The administration of the tests lacks uniformity. The criteria for test implementation, data recording, and presentation also lack uniformity. Teachers and other test providers are not trained consistently in any of the mentioned areas.

Data processing.
The assigning each participant to a “belong” or “not belong” health category (healthy fitness zone or not) is a simplification that does not allow for the proper “individual health evaluation.” This type of processing might be useful for a massive epidemiological analysis. However, at the individual level, those procedures generate a discrimination that discourages youth from participating in physical activity, which is the opposite of what this program seeks to achieve.

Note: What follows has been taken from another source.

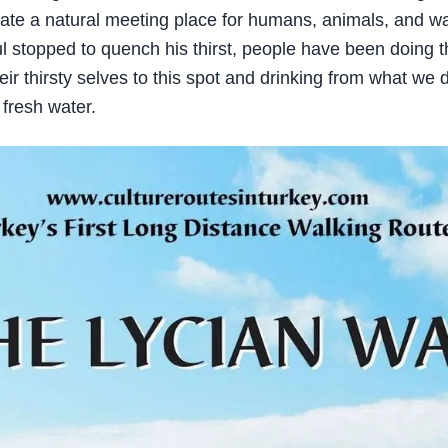
ate a natural meeting place for humans, animals, and w
l stopped to quench his thirst, people have been doing 
eir thirsty selves to this spot and drinking from what we 
 fresh water.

It is the expressed desire of the Fitnessgram to help the California’s youth population enhance its health. The main goal of the California Fitness Tests is to understand the uniqueness of the individual participants, their actual current capacity, and their potential to achieve further states of physical and health condition. But ultimately, the simplification of the obtained data and its analysis has jeopardized the actual benefit of the program.
With all the previous considerations in mind, I make the exceptional assumption that every previously described step is valid and with no methodological errors.
Even though five tests have been used for the same purpose of evaluating physical capacity with the same sources of problems, my focus is only on the “aerobic capacity tests.” With this assumption made, I will provide a different reading and interpretation of the data, taking into consideration the current published scientific data in the area of youth growth and maturation. By analyzing the data from a different perspective, I consider it is possible to arrive at a more optimistic reading of current health trends for California’s youth.